EU bans single-use plastic and compels more action on collection and recycling
October 26, 2018
This week, the EU agreed a ban on some of the most commonly used single-use plastic items by 2021. This includes straws, cutlery, plates, stirrers. But it also includes oxo-degradable items (like the ones Redmart uses here...) and polystyrene food containers.

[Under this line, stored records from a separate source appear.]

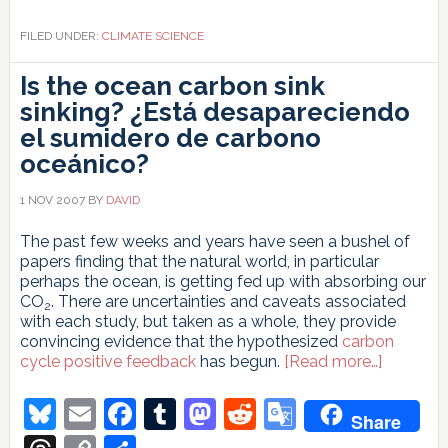
FILED UNDER:
CLIMATE SCIENCE
Is the ocean carbon sink
sinking?
¿Está desapareciendo
el sumidero de carbono
oceánico?
1 NOV 2007
BY
DAVID
The past few weeks and years have seen a bushel of
papers finding that the natural world, in particular
perhaps the ocean, is getting fed up with absorbing our
CO
. There are uncertainties and caveats associated
2
with each study, but taken as a whole, they provide
convincing evidence that the hypothesized
carbon
about
cycle positive feedback
has begun.
[Read more…]
Is
the
Bluesky
Email
Facebook
Tumblr
Mastodon
Reddit
Google
Share
ocean
Translate
carbon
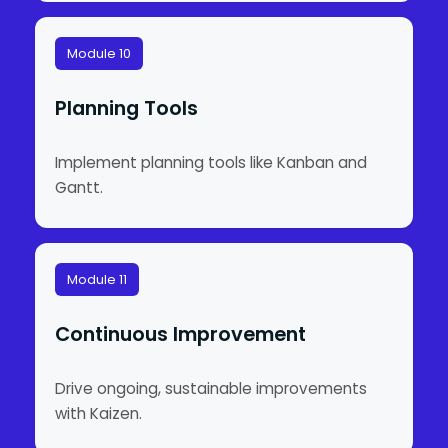
Module 10
Planning Tools
Implement planning tools like Kanban and
Gantt.
Module 11
Continuous Improvement
Drive ongoing, sustainable improvements
with Kaizen.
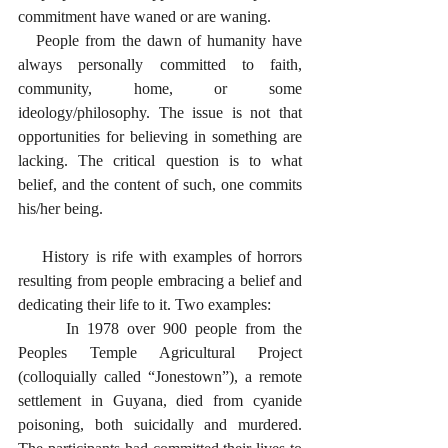
commitment have waned or are waning. 
   People from the dawn of humanity have 
always personally committed to faith, 
community, home, or some 
ideology/philosophy. The issue is not that 
opportunities for believing in something are 
lacking. The critical question is to what 
belief, and the content of such, one commits 
his/her being. 
    History is rife with examples of horrors 
resulting from people embracing a belief and 
dedicating their life to it. Two examples:
      In 1978 over 900 people from the 
Peoples Temple Agricultural Project 
(colloquially called “Jonestown”), a remote 
settlement in Guyana, died from cyanide 
poisoning, both suicidally and murdered. 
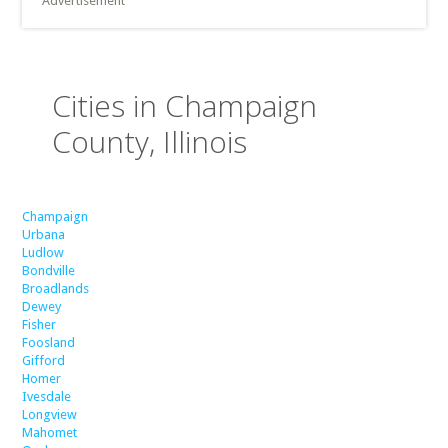
Advertisement
Cities in Champaign
County, Illinois
Champaign
Urbana
Ludlow
Bondville
Broadlands
Dewey
Fisher
Foosland
Gifford
Homer
Ivesdale
Longview
Mahomet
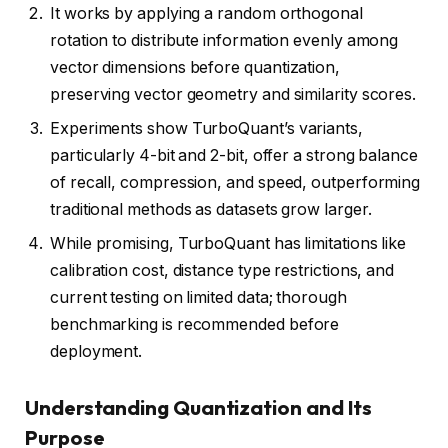
It works by applying a random orthogonal
rotation to distribute information evenly among
vector dimensions before quantization,
preserving vector geometry and similarity scores.
Experiments show TurboQuant’s variants,
particularly 4-bit and 2-bit, offer a strong balance
of recall, compression, and speed, outperforming
traditional methods as datasets grow larger.
While promising, TurboQuant has limitations like
calibration cost, distance type restrictions, and
current testing on limited data; thorough
benchmarking is recommended before
deployment.
Understanding Quantization and Its
Purpose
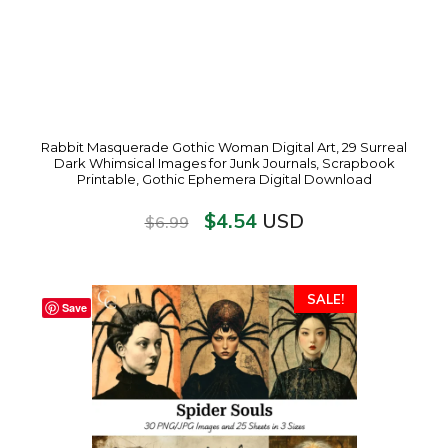
Rabbit Masquerade Gothic Woman Digital Art, 29 Surreal
Dark Whimsical Images for Junk Journals, Scrapbook
Printable, Gothic Ephemera Digital Download
$
4.54
USD
$
6.99
SALE!
Save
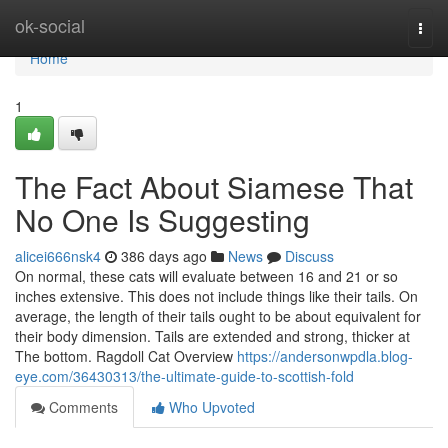
Home
ok-social
Togg
navi
Home
1
The Fact About Siamese That
No One Is Suggesting
alicei666nsk4
386 days ago
News
Discuss
On normal, these cats will evaluate between 16 and 21 or so
inches extensive. This does not include things like their tails. On
average, the length of their tails ought to be about equivalent for
their body dimension. Tails are extended and strong, thicker at
The bottom. Ragdoll Cat Overview
https://andersonwpdla.blog-
eye.com/36430313/the-ultimate-guide-to-scottish-fold
Comments
Who Upvoted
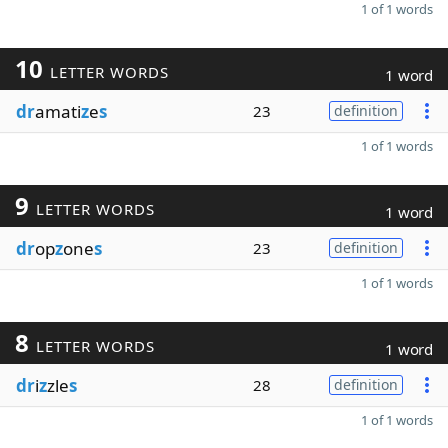
1 of 1 words
10
LETTER WORDS
1 word
dr
amati
z
e
s
23
definition
1 of 1 words
9
LETTER WORDS
1 word
dr
op
z
one
s
23
definition
1 of 1 words
8
LETTER WORDS
1 word
dr
i
z
zle
s
28
definition
1 of 1 words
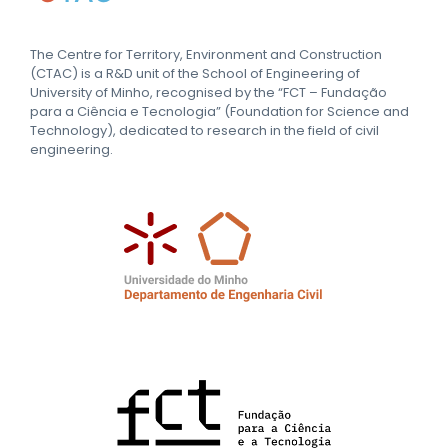
The Centre for Territory, Environment and Construction
(CTAC) is a R&D unit of the School of Engineering of
University of Minho, recognised by the “FCT – Fundação
para a Ciência e Tecnologia” (Foundation for Science and
Technology), dedicated to research in the field of civil
engineering.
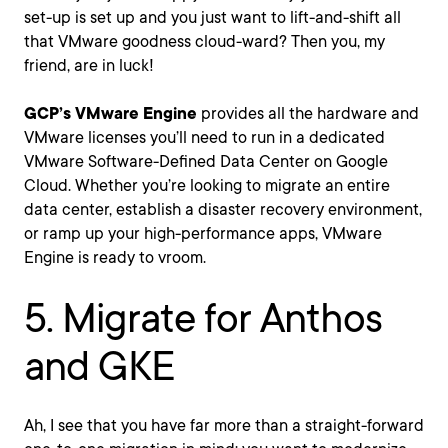
set-up is set up and you just want to lift-and-shift all
that VMware goodness cloud-ward? Then you, my
friend, are in luck!
GCP’s VMware Engine
provides all the hardware and
VMware licenses you’ll need to run in a dedicated
VMware Software-Defined Data Center on Google
Cloud. Whether you’re looking to migrate an entire
data center, establish a disaster recovery environment,
or ramp up your high-performance apps, VMware
Engine is ready to vroom.
5. Migrate for Anthos
and GKE
Ah, I see that you have far more than a straight-forward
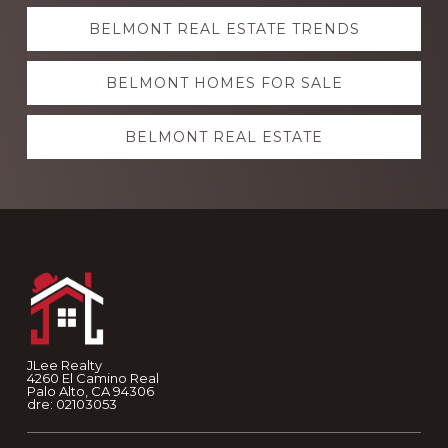
Explore
BELMONT REAL ESTATE TRENDS
more
BELMONT HOMES FOR SALE
BELMONT REAL ESTATE
Footer
JLee Realty
4260 El Camino Real
Palo Alto, CA 94306
dre: 02103053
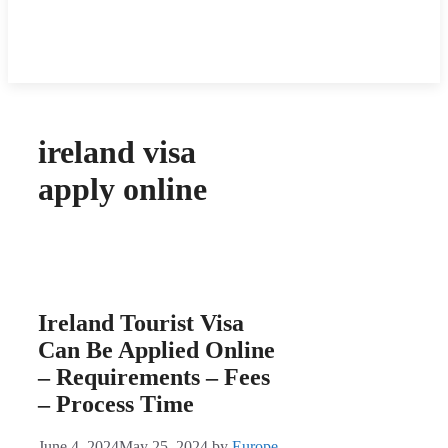
ireland visa
apply online
Ireland Tourist Visa
Can Be Applied Online
– Requirements – Fees
– Process Time
June 4, 2024
May 25, 2024
by
Europe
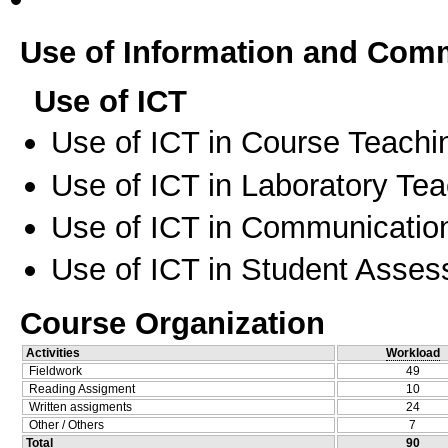
Use of Information and Com
Use of ICT
Use of ICT in Course Teachi
Use of ICT in Laboratory Te
Use of ICT in Communication
Use of ICT in Student Asse
Course Organization
Activities
Workload
Fieldwork
49
Reading Assigment
10
Written assigments
24
Other / Others
7
Total
90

Together these account for some of the most commonly found items washed up on our beaches all around the world. Reducing the amount of these items that are produced and used by European countries should have a major impact on the amount that ends up in landfill, and the oceans, reducing a whole host of negative effects that this causes,
But whilst the straw ban captures the headlines, the new legislation goes a lot further, compelling producers and governments to do more to reduce consumption of other harmful items or create better recycling systems. A quick summary is included below.
Ban on major single-use plastic items from 2021 (e.g. cutlery, plates, straws, stirrers, cotton buds, polystyrene food containers, oxo-degradable plastics)
25% reduction on other plastics by 2025, including food containers (e.g. sandwich boxes or fruit/veg containers).
90% target for collection and recycling of plastic bottles by 2025.
80% reduction in waste from cigarette filters by 2030
50% of abandoned fishing gear to be collected each year and recycled 15% by 2025
Tobacco and fishing gear manufacturers to cover costs of waste collection
Better labelling on how to dispose of items like wet wipes, sanitary towels, balloons.
Taking these steps further, it addresses some of the plastic items for where there are not yet any sustainable alternatives. By doing this, it aims to incentivise and stimulate better recycling or reuse systems throughout Europe.
We really welcome this bold, ambitious and yet considered approach to plastic waste. To sum up, we really like this quote from the Vice President for Jobs, Growth, Investment and Competitiveness within the EU Commission (from back in May).
“Plastic can be fantastic, but we need to use it more responsibly. Single use plastics are not a smart economic or environmental choice, and today's proposals will help business and consumers to move towards sustainable alternatives."